Praktisch gibt es – auf die Situation in Deutschland bezogen – einige Hürden. So fehle es in den gerade abgeschalteten AKW und auch in denen, die schon abgeschaltet sind, an spaltbarem Material. „Die Betreiber haben sich auf die vereinbarte Laufzeit eingerichtet und so mit dem Brennstoff geplant.“ Das gilt auch für die Atomkraftwerke, die bald vom Netz gehen sollen.
Ein Brennelement hält circa fünf Jahre. „Um passende Brennelemente herzustellen, braucht man zwölf bis 15 Monate – das ist ein langwieriger Prozess“, sagt Stoll. Auch müssten spezielle Teile wie zum Beispiel die Röhren für die Brennstäbe neu gefertigt werden. „Da gibt es keine Lagerbestände.“ Andere Länder hätten Abmessungen, die in den deutschen AKW nicht passen würden.
Außerdem schränkt Stoll ein: „Haben sich die Betreiber darauf eingerichtet, die Anlage abzubauen, wird sie mit scharfen Chemikalien gereinigt – also dekontaminiert.“ Das aber greife unter Umständen das Material der Rohre und Messleitungen so stark an, dass sie aus Sicherheitsgründen nicht mehr eingesetzt werden könnten.
TÜV sieht die Pläne kritisch
Der Energieversorger Eon, der das Atomkraftwerk Isar 2 betreibt, teilte indes mit, dass erst einmal technisch und organisatorisch überprüft werden müsse, ob der Plan der Bundesregierung machbar sei. Kernkraftwerke seien in ihrer technischen Auslegung keine Reservekraftwerke, die variabel an- und abschaltbar seien.

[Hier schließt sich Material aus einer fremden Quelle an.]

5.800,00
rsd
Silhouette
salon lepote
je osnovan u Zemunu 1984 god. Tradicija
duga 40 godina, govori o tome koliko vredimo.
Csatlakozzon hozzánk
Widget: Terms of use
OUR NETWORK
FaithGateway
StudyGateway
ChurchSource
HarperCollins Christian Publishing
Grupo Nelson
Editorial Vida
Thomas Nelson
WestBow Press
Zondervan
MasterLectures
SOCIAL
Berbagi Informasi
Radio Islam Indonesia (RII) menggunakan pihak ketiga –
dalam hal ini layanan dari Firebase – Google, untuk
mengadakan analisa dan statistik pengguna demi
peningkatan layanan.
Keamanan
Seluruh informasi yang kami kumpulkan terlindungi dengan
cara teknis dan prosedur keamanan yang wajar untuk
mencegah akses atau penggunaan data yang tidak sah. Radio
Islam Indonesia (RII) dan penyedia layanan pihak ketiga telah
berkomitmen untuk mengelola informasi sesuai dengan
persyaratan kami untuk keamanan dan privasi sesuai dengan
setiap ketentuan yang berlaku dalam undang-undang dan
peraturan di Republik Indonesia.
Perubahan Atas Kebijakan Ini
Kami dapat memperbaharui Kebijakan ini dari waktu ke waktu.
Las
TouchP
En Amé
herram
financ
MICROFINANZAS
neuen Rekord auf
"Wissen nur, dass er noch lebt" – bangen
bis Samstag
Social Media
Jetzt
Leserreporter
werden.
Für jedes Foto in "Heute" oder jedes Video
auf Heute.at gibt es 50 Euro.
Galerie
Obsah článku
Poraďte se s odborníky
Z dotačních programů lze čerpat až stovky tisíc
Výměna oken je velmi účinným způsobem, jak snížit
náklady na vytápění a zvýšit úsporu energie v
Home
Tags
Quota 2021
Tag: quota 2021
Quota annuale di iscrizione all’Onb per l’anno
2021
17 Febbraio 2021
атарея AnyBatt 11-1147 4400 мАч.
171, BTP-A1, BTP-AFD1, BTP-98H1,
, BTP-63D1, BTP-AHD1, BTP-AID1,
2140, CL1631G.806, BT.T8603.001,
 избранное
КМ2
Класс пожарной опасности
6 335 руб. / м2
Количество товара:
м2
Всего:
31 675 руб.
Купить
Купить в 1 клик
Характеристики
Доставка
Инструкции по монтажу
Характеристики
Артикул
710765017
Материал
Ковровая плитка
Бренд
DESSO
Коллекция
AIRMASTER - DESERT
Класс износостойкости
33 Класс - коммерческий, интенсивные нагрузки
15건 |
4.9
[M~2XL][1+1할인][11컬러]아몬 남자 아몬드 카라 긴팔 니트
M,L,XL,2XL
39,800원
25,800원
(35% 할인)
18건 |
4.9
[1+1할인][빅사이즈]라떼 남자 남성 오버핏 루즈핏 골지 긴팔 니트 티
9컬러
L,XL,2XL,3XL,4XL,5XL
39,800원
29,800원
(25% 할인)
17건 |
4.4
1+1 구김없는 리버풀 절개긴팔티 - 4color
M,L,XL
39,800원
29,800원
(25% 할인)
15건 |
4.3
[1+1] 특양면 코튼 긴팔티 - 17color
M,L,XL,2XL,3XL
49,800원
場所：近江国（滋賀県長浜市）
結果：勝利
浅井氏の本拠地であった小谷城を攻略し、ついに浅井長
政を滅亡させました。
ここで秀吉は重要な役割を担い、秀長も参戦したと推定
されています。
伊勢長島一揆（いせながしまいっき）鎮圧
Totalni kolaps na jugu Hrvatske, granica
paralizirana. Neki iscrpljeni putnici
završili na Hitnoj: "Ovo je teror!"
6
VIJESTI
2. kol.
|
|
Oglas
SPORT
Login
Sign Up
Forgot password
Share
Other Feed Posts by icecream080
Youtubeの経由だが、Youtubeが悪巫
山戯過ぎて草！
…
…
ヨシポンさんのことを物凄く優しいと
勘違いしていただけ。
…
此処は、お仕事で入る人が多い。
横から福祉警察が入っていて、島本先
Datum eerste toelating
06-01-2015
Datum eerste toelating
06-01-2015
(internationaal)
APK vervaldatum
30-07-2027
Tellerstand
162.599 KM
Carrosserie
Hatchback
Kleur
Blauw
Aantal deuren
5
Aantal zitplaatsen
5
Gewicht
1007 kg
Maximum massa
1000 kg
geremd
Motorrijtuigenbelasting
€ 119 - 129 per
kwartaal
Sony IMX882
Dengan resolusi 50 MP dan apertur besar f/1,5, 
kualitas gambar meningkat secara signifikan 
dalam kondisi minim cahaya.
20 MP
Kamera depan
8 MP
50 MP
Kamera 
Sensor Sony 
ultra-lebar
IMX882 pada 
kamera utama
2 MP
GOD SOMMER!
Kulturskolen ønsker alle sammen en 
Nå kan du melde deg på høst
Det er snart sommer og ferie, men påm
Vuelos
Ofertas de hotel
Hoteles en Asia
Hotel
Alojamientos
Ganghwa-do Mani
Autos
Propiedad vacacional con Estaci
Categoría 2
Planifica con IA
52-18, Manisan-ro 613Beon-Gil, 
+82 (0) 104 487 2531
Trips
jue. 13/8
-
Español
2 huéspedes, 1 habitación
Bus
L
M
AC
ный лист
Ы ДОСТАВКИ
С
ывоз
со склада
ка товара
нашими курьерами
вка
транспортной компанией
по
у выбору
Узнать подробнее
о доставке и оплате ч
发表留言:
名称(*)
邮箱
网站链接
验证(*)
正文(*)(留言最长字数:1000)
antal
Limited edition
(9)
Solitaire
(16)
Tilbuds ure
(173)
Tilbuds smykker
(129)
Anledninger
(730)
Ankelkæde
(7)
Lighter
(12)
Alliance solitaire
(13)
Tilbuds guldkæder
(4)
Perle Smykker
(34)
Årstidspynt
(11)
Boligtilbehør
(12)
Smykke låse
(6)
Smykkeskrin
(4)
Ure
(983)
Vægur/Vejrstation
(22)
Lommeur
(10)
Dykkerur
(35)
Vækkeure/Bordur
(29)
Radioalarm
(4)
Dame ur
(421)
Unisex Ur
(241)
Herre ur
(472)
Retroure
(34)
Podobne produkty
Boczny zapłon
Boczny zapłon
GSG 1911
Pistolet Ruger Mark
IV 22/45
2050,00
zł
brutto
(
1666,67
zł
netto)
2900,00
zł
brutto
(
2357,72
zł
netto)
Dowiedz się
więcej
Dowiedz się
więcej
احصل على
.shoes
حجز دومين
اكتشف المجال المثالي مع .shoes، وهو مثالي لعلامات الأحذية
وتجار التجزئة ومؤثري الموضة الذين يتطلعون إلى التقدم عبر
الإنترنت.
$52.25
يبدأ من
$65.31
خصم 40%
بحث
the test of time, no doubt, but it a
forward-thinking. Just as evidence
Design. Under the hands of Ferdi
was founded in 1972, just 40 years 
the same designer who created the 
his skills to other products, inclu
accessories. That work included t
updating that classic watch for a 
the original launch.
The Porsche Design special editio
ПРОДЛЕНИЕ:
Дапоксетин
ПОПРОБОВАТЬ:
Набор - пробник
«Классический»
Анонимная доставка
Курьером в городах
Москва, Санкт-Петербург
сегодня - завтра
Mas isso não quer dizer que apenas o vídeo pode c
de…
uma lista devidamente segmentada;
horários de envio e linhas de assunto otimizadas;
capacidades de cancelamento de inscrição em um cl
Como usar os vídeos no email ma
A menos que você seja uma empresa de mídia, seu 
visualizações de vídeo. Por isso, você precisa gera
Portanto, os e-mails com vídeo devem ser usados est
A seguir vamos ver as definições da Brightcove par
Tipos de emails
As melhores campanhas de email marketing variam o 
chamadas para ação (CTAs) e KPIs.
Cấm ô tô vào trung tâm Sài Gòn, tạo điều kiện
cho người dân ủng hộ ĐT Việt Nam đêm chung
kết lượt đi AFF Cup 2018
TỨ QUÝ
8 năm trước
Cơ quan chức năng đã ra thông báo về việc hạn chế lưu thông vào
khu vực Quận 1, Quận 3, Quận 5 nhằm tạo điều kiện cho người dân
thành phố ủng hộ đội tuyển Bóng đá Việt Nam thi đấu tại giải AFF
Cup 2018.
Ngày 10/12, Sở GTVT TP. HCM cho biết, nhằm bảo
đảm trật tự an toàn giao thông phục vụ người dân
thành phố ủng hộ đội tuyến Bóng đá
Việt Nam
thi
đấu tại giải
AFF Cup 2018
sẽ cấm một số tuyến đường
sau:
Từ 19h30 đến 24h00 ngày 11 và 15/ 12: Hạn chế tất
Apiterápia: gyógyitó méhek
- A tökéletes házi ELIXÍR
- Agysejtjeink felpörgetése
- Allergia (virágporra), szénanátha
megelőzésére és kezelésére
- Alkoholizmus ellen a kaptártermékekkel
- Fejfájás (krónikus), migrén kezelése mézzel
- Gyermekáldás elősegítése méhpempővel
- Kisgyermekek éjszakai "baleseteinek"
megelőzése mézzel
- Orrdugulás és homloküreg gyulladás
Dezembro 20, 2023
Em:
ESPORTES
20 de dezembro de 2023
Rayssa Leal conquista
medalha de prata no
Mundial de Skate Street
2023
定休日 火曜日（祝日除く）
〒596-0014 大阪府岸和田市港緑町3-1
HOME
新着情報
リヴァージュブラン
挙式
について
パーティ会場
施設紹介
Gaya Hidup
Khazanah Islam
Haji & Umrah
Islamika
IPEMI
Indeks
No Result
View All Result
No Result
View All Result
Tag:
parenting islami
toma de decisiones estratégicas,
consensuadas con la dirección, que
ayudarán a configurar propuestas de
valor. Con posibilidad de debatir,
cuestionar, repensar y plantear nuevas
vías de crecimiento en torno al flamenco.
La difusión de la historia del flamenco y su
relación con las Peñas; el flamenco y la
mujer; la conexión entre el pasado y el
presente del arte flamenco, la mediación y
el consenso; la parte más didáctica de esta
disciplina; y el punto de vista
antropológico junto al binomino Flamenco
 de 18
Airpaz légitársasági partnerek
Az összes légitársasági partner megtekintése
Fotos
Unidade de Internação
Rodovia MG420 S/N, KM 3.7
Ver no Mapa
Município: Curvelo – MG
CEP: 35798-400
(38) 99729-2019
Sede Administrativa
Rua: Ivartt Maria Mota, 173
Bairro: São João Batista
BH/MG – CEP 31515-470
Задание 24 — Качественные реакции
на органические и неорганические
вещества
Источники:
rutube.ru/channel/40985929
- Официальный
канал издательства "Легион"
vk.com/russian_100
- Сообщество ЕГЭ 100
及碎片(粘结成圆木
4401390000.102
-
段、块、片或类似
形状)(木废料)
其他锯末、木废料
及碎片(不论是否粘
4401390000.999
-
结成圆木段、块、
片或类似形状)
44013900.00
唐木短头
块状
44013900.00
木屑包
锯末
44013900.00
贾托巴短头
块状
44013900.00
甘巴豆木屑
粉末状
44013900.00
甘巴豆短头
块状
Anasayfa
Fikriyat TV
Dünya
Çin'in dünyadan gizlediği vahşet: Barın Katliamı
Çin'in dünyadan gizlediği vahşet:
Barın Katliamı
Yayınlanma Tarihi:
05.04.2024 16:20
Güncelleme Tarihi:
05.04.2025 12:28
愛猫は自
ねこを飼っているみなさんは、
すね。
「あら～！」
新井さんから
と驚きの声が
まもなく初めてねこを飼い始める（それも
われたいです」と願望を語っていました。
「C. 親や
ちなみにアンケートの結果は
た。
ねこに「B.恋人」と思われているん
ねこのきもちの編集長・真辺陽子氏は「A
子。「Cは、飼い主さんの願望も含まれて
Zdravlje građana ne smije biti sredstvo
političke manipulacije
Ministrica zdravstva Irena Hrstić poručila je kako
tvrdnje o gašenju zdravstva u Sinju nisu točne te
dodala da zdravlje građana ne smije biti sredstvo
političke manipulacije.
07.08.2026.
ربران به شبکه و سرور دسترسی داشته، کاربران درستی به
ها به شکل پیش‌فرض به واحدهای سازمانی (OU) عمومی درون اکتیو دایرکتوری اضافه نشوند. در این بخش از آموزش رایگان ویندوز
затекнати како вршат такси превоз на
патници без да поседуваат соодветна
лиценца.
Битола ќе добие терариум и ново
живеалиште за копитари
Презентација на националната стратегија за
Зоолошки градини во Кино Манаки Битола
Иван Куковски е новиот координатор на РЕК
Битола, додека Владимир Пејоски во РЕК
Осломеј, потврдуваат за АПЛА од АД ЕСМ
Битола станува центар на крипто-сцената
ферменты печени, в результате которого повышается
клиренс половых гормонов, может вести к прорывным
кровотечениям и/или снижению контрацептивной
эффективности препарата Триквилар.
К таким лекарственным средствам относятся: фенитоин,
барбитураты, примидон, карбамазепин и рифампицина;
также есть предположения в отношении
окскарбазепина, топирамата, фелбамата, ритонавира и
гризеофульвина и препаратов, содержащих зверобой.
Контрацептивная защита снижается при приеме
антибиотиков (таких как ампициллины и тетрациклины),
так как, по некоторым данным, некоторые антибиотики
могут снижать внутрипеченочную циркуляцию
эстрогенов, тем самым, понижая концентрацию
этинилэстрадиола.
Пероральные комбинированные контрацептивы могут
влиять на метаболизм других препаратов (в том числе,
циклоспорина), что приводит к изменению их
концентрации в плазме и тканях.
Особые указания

Auch Joachim Bühler, Geschäftsführer des TÜV-Verbands, sieht die Pläne kritisch. Er erläuterte gegenüber der „Bild“ zwar: „Die drei laufenden Kernkraftwerke in Deutschland können derzeit schwankende Energieerzeugung aus Wind und Sonne kurzfristig ausgleichen und das Stromnetz stabil halten.“ Allerdings könnten die Kernkraftwerke diese zeitkritische Funktion „in der Notreserve praktisch so nicht wahrnehmen, da das Anfahren aus dem Kaltbetrieb ein mehrtägiger Prozess ist“.
Bühler betonte: „Wie schnell die Kernkraftwerke aus einer sogenannten Notreserve in den aktiven Streckbetrieb angefahren werden können, hängt vom Zustand des jeweiligen Kraftwerkes ab, wir gehen aber davon, dass es mindestens mehrere Tage in Anspruch nehmen wird.“
Eon versicherte derweil zumindest, dass Isar 2 auch bei einem Weiterbetrieb über den 31. Dezember hinaus alle sicherheitsrelevanten Anforderungen erfülle und „zu den sichersten Anlagen der Welt“ gehöre.